Work instructions - Ignoring the images, restate the records below word for word.

Page-level text extractions -
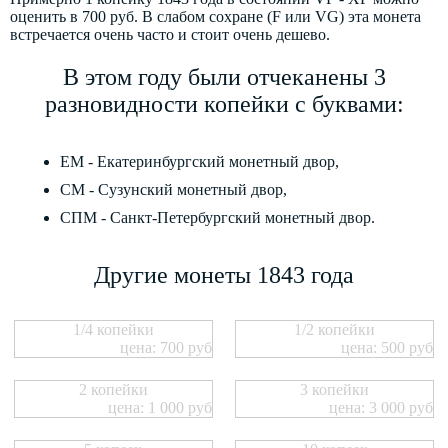
оценить в 700 руб. В слабом сохране (F или VG) эта монета
встречается очень часто и стоит очень дешево.
В этом году были отчеканены 3
разновидности копейки с буквами:
ЕМ - Екатеринбургский монетный двор,
СМ - Сузунский монетный двор,
СПМ - Санкт-Петербургский монетный двор.
Другие монеты 1843 года
1/4 копейки
1/2 копейки
цена: 700 руб
цена: 500 руб
2 копейки
3 копейки
цена: 1 000 руб
цена: 3 000 руб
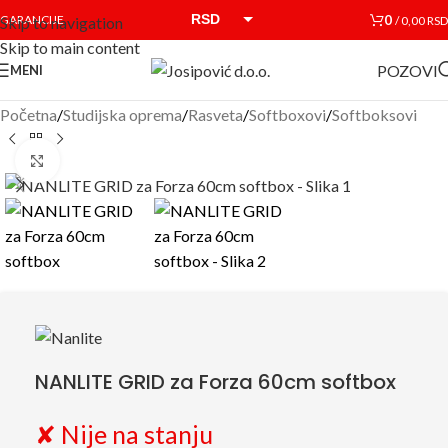
RSD
0
GARANCIJE
/
0,00
RSD
Skip to navigation
Skip to main content
EUR
POZOVI
MENI
Početna
/
Studijska oprema
/
Rasveta
/
Softboxovi
/
Softboksovi
Click to enlarge
NANLITE GRID za Forza 60cm softbox
✘ Nije na stanju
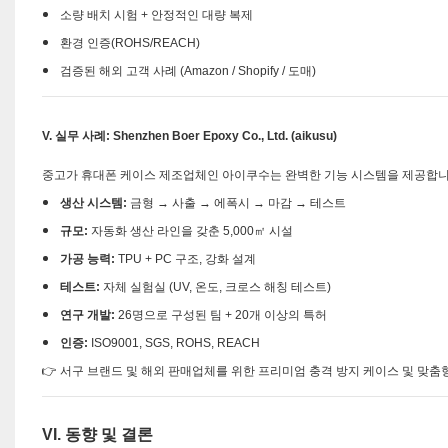
소량 배치 시험 + 안정적인 대량 복제
환경 인증(ROHS/REACH)
검증된 해외 고객 사례 (Amazon / Shopify / 도매)
V. 실무 사례: Shenzhen Boer Epoxy Co., Ltd. (aikusu)
중고가 휴대폰 케이스 제조업체인 아이쿠수는 완벽한 기능 시스템을 제공합니
생산 시스템:
금형 → 사출 → 에폭시 → 마감 → 테스트
규모:
자동화 생산 라인을 갖춘 5,000㎡ 시설
가공 능력:
TPU + PC 구조, 강화 설계
테스트:
자체 실험실 (UV, 온도, 크로스 해칭 테스트)
연구 개발:
26명으로 구성된 팀 + 20개 이상의 특허
인증:
ISO9001, SGS, ROHS, REACH
👉 서구 브랜드 및 해외 판매업체를 위한 프리미엄 충격 방지 케이스 및 맞춤
VI. 동향 및 결론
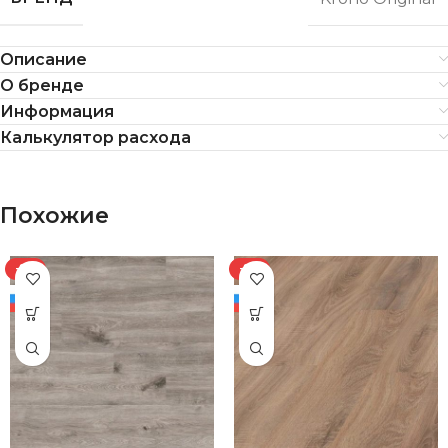
Описание
О бренде
Информация
Калькулятор расхода
Похожие
-8%
-8%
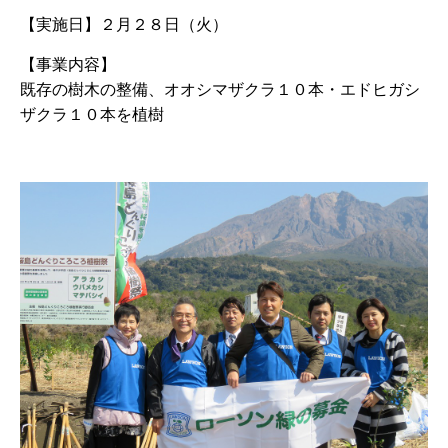
【実施日】
２月２８日（火）
【事業内容】
既存の樹木の整備、オオシマザクラ１０本・エドヒガシ
ザクラ１０本を植樹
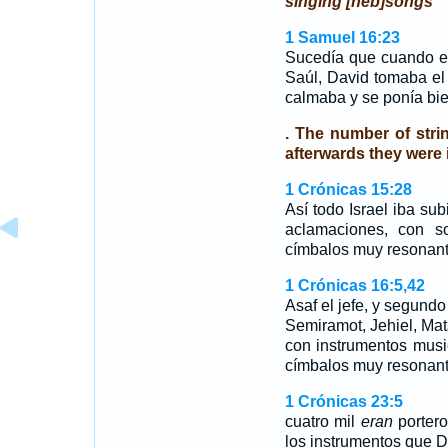
singing [heb]songs
1 Samuel 16:23
Sucedía que cuando el
Saúl, David tomaba el
calmaba y se ponía bien
. The number of strin
afterwards they were i
1 Crónicas 15:28
Así todo Israel iba s
aclamaciones, con s
címbalos muy resonante
1 Crónicas 16:5,42
Asaf el jefe, y segund
Semiramot, Jehiel, Mat
con instrumentos music
címbalos muy resonan
1 Crónicas 23:5
cuatro mil
eran
portero
los instrumentos que D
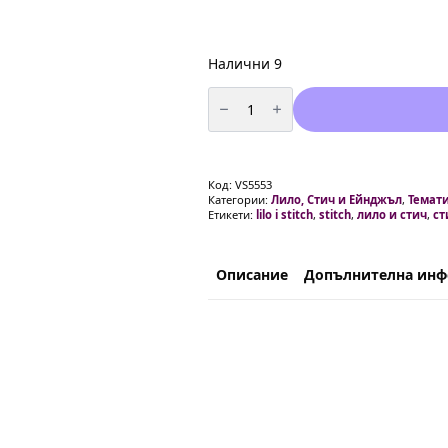
Налични 9
количество
за
Шапки
Стич
(Lilo
&
Stitch)
Код:
VS5553
-
Категории:
Лило, Стич и Ейнджъл
,
Темати
6
Етикети:
lilo i stitch
,
stitch
,
лило и стич
,
ст
броя
Описание
Допълнителна ин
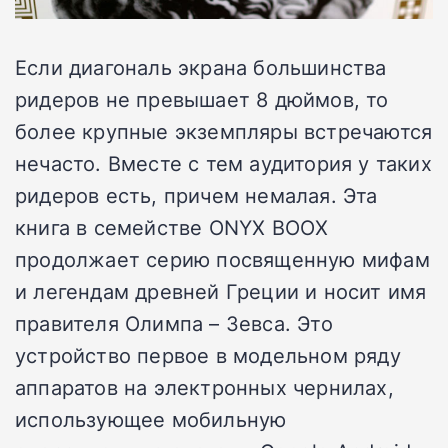
Если диагональ экрана большинства
ридеров не превышает 8 дюймов, то
более крупные экземпляры встречаются
нечасто. Вместе с тем аудитория у таких
ридеров есть, причем немалая. Эта
книга в семействе ONYX BOOX
продолжает серию посвященную мифам
и легендам древней Греции и носит имя
правителя Олимпа – Зевса. Это
устройство первое в модельном ряду
аппаратов на электронных чернилах,
использующее мобильную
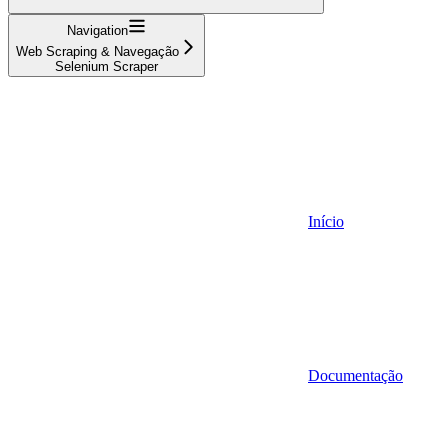
Navigation
Web Scraping & Navegação
Selenium Scraper
Início
Documentação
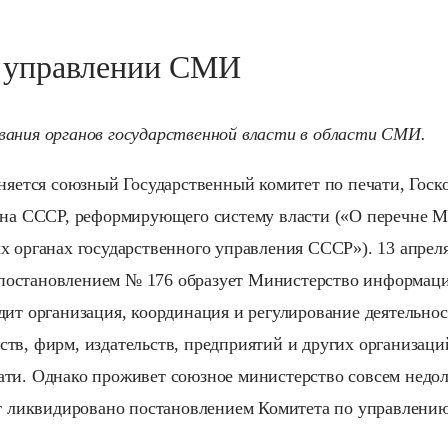
 управлении СМИ
ания органов государственной власти в области СМИ.
дняется союзный Государственный комитет по печати, Госко
она СССР, реформирующего систему власти («О перечне М
х органах государственного управления СССР»). 13 апрел
остановлением № 176 образует Министерство информаци
дит организация, координация и регулирование деятельно
тв, фирм, издательств, предприятий и других организаци
ти. Однако проживет союзное министерство совсем недол
ет ликвидировано постановлением Комитета по управлени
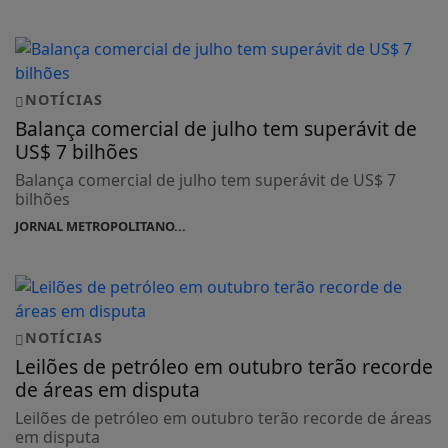
NOTÍCIAS
Balança comercial de julho tem superávit de
US$ 7 bilhões
Balança comercial de julho tem superávit de US$ 7
bilhões
JORNAL METROPOLITANO...
NOTÍCIAS
Leilões de petróleo em outubro terão recorde
de áreas em disputa
Leilões de petróleo em outubro terão recorde de áreas
em disputa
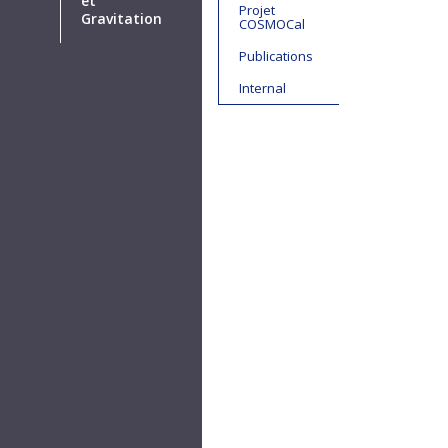
et
Projet
Gravitation
COSMOCal
Publications
Internal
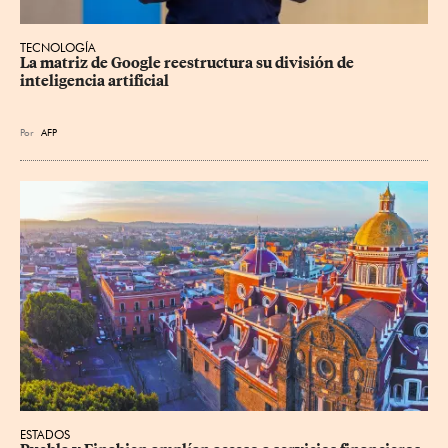
TECNOLOGÍA
La matriz de Google reestructura su división de 
inteligencia artificial
Por
AFP
ESTADOS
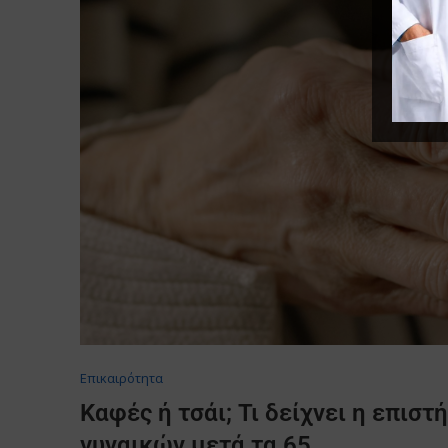
Επικαιρότητα
Καφές ή τσάι; Τι δείχνει η επιστ
γυναικών μετά τα 65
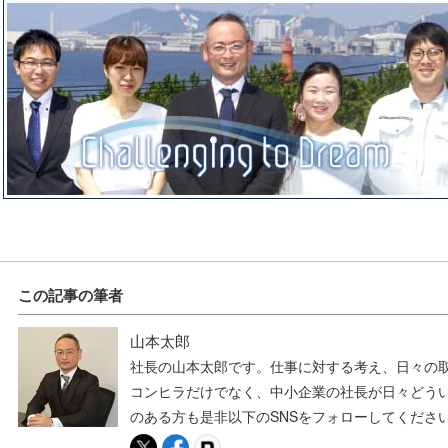
この記事の筆者
山本太郎
社長の山本太郎です。仕事に対する考え、日々の取
コンヒラだけでなく、中小企業の社長が日々どう
のある方も是非以下のSNSをフォローしてくださ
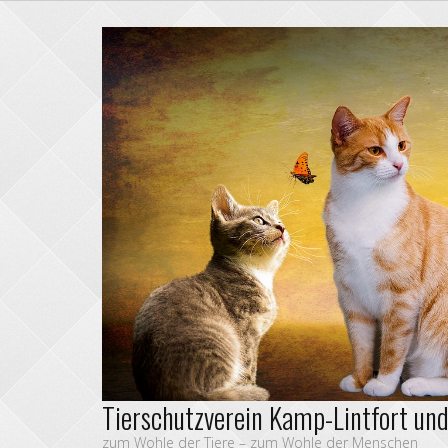
Tierschutzverein Kamp-Lintfort un
zum Wohle der Tiere – zum Wohle der Menschen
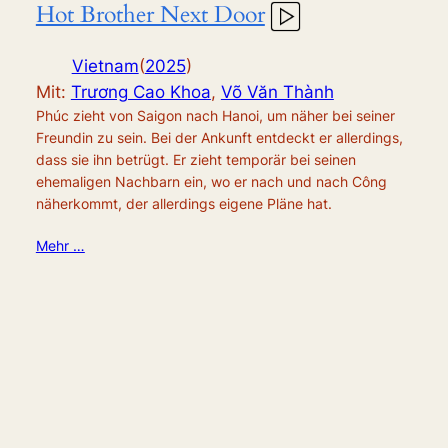
Hot Brother Next Door
Vietnam
(
2025
)
Mit:
Trương Cao Khoa
,
Võ Văn Thành
Phúc zieht von Saigon nach Hanoi, um näher bei seiner
Freundin zu sein. Bei der Ankunft entdeckt er allerdings,
dass sie ihn betrügt. Er zieht temporär bei seinen
ehemaligen Nachbarn ein, wo er nach und nach Công
näherkommt, der allerdings eigene Pläne hat.
Mehr …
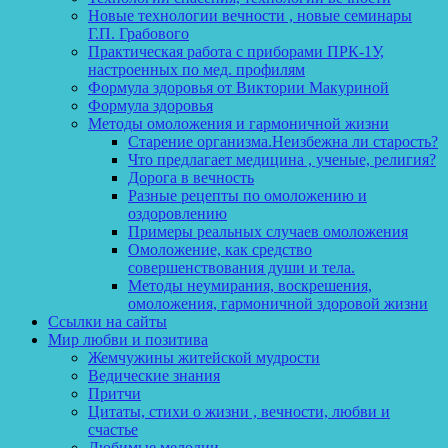
Новые технологии вечности , новые семинары
Г.П. Грабового
Практическая работа с приборами ПРК-1У,
настроенных по мед. профилям
Формула здоровья от Виктории Макуриной
Формула здоровья
Методы омоложения и гармоничной жизни
Старение организма.Неизбежна ли старость?
Что предлагает медицина , ученые, религия?
Дорога в вечность
Разные рецепты по омоложению и
оздоровлению
Примеры реальных случаев омоложения
Омоложение, как средство
совершенствования души и тела.
Методы неумирания, воскрешения,
омоложения, гармоничной здоровой жизни
Ссылки на сайты
Мир любви и позитива
Жемчужины житейской мудрости
Ведические знания
Притчи
Цитаты, стихи о жизни , вечности, любви и
счастье
Любимые мелодии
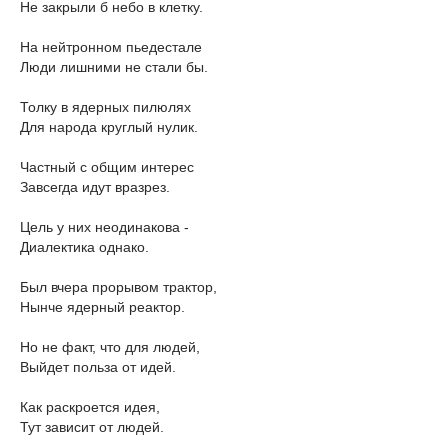
Не закрыли б небо в клетку.
На нейтронном пьедестале
Люди лишними не стали бы.
Толку в ядерных пилюлях
Для народа круглый нулик.
Частный с общим интерес
Завсегда идут вразрез.
Цель у них неодинакова -
Диалектика однако.
Был вчера прорывом трактор,
Нынче ядерный реактор.
Но не факт, что для людей,
Выйдет польза от идей.
Как раскроется идея,
Тут зависит от людей.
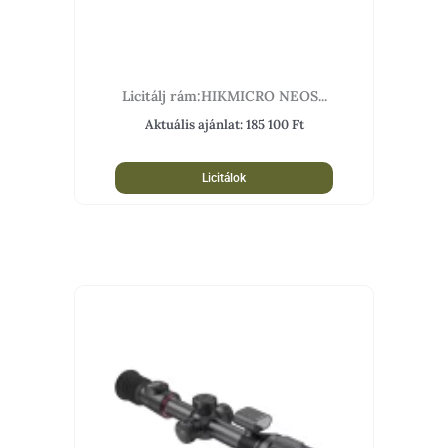
Licitálj rám:HIKMICRO NEOS...
Aktuális ajánlat:
185 100
Ft
Licitálok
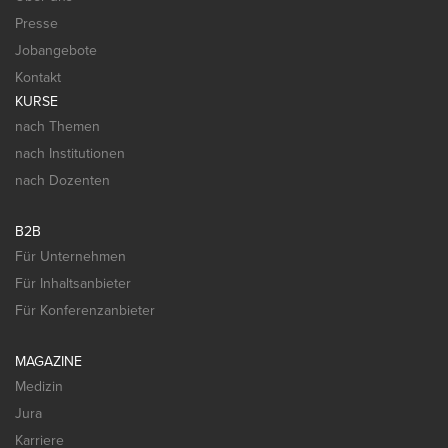
Presse
Jobangebote
Kontakt
KURSE
nach Themen
nach Institutionen
nach Dozenten
B2B
Für Unternehmen
Für Inhaltsanbieter
Für Konferenzanbieter
MAGAZINE
Medizin
Jura
Karriere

Result below -
оценить в 700 руб. В слабом сохране (F или VG) эта монета
встречается очень часто и стоит очень дешево.
В этом году были отчеканены 3
разновидности копейки с буквами:
ЕМ - Екатеринбургский монетный двор,
СМ - Сузунский монетный двор,
СПМ - Санкт-Петербургский монетный двор.
Другие монеты 1843 года
1/4 копейки
1/2 копейки
цена: 700 руб
цена: 500 руб
2 копейки
3 копейки
цена: 1 000 руб
цена: 3 000 руб
RSD
0
GARANCIJE
/
0,00
RSD
Skip to navigation
Skip to main content
EUR
POZOVI
MENI
Početna
/
Studijska oprema
/
Rasveta
/
Softboxovi
/
Softboksovi
Click to enlarge
NANLITE GRID za Forza 60cm softbox
✘ Nije na stanju
소량 배치 시험 + 안정적인 대량 복제
환경 인증(ROHS/REACH)
검증된 해외 고객 사례 (Amazon / Shopify / 도매)
V. 실무 사례: Shenzhen Boer Epoxy Co., Ltd. (aikusu)
중고가 휴대폰 케이스 제조업체인 아이쿠수는 완벽한 기능 시스템을 제공합니
생산 시스템:
금형 → 사출 → 에폭시 → 마감 → 테스트
규모:
자동화 생산 라인을 갖춘 5,000㎡ 시설
가공 능력:
TPU + PC 구조, 강화 설계
테스트:
자체 실험실 (UV, 온도, 크로스 해칭 테스트)
연구 개발:
26명으로 구성된 팀 + 20개 이상의 특허
인증:
ISO9001, SGS, ROHS, REACH
👉 서구 브랜드 및 해외 판매업체를 위한 프리미엄 충격 방지 케이스 및 맞춤
VI. 동향 및 결론
Описание
О бренде
Информация
Калькулятор расхода
Похожие
-8%
-8%
【実施日】
２月２８日（火）
【事業内容】
既存の樹木の整備、オオシマザクラ１０本・エドヒガシ
ザクラ１０本を植樹
singing [heb]songs
1 Samuel 16:23
Sucedía que cuando el
Saúl, David tomaba el
calmaba y se ponía bien
. The number of strin
afterwards they were i
1 Crónicas 15:28
Así todo Israel iba s
aclamaciones, con s
címbalos muy resonante
1 Crónicas 16:5,42
Asaf el jefe, y segund
Semiramot, Jehiel, Mat
con instrumentos music
címbalos muy resonan
1 Crónicas 23:5
cuatro mil
eran
portero
los instrumentos que D
Налични 9
количество
за
Шапки
Стич
(Lilo
&
Stitch)
Код:
VS5553
-
Категории:
Лило, Стич и Ейнджъл
,
Темати
6
Етикети:
lilo i stitch
,
stitch
,
лило и стич
,
ст
броя
Описание
Допълнителна ин
Если диагональ экрана большинства
ридеров не превышает 8 дюймов, то
более крупные экземпляры встречаются
нечасто. Вместе с тем аудитория у таких
ридеров есть, причем немалая. Эта
книга в семействе ONYX BOOX
продолжает серию посвященную мифам
и легендам древней Греции и носит имя
правителя Олимпа – Зевса. Это
устройство первое в модельном ряду
аппаратов на электронных чернилах,
использующее мобильную
Navigation
Web Scraping & Navegação
Selenium Scraper
Início
Documentação
 управлении СМИ
ания органов государственной власти в области СМИ.
дняется союзный Государственный комитет по печати, Госко
она СССР, реформирующего систему власти («О перечне М
х органах государственного управления СССР»). 13 апрел
остановлением № 176 образует Министерство информаци
дит организация, координация и регулирование деятельно
тв, фирм, издательств, предприятий и других организаци
ти. Однако проживет союзное министерство совсем недол
ет ликвидировано постановлением Комитета по управлени
NOTÍCIAS
Balança comercial de julho tem superávit de
US$ 7 bilhões
Balança comercial de julho tem superávit de US$ 7
bilhões
JORNAL METROPOLITANO...
NOTÍCIAS
Leilões de petróleo em outubro terão recorde
de áreas em disputa
Leilões de petróleo em outubro terão recorde de áreas
em disputa
et
Projet
Gravitation
COSMOCal
Publications
Internal
TECNOLOGÍA
La matriz de Google reestructura su división de 
inteligencia artificial
Por
AFP
ESTADOS
Επικαιρότητα
Καφές ή τσάι; Τι δείχνει η επιστ
γυναικών μετά τα 65
この記事の筆者
山本太郎
社長の山本太郎です。仕事に対する考え、日々の取
コンヒラだけでなく、中小企業の社長が日々どう
のある方も是非以下のSNSをフォローしてくださ
Tierschutzverein Kamp-Lintfort un
zum Wohle der Tiere – zum Wohle der Menschen
Hot Brother Next Door
Vietnam
(
2025
)
Mit:
Trương Cao Khoa
,
Võ Văn Thành
Phúc zieht von Saigon nach Hanoi, um näher bei seiner
Freundin zu sein. Bei der Ankunft entdeckt er allerdings,
dass sie ihn betrügt. Er zieht temporär bei seinen
ehemaligen Nachbarn ein, wo er nach und nach Công
näherkommt, der allerdings eigene Pläne hat.
Mehr …
Новые технологии вечности , новые семинары
Г.П. Грабового
Практическая работа с приборами ПРК-1У,
настроенных по мед. профилям
Формула здоровья от Виктории Макуриной
Формула здоровья
Методы омоложения и гармоничной жизни
Старение организма.Неизбежна ли старость?
Что предлагает медицина , ученые, религия?
Дорога в вечность
Разные рецепты по омоложению и
оздоровлению
Примеры реальных случаев омоложения
Омоложение, как средство
совершенствования души и тела.
Методы неумирания, воскрешения,
омоложения, гармоничной здоровой жизни
Ссылки на сайты
Мир любви и позитива
Жемчужины житейской мудрости
Ведические знания
Притчи
Цитаты, стихи о жизни , вечности, любви и
счастье
Любимые мелодии
Не закрыли б небо в клетку.
На нейтронном пьедестале
Люди лишними не стали бы.
Толку в ядерных пилюлях
Для народа круглый нулик.
Частный с общим интерес
Завсегда идут вразрез.
Цель у них неодинакова -
Диалектика однако.
Был вчера прорывом трактор,
Нынче ядерный реактор.
Но не факт, что для людей,
Выйдет польза от идей.
Как раскроется идея,
Тут зависит от людей.
Licitálj rám:HIKMICRO NEOS...
Aktuális ajánlat:
185 100
Ft
Licitálok
Presse
Jobangebote
Kontakt
KURSE
nach Themen
nach Institutionen
nach Dozenten
B2B
Für Unternehmen
Für Inhaltsanbieter
Für Konferenzanbieter
MAGAZINE
Medizin
Jura
Karriere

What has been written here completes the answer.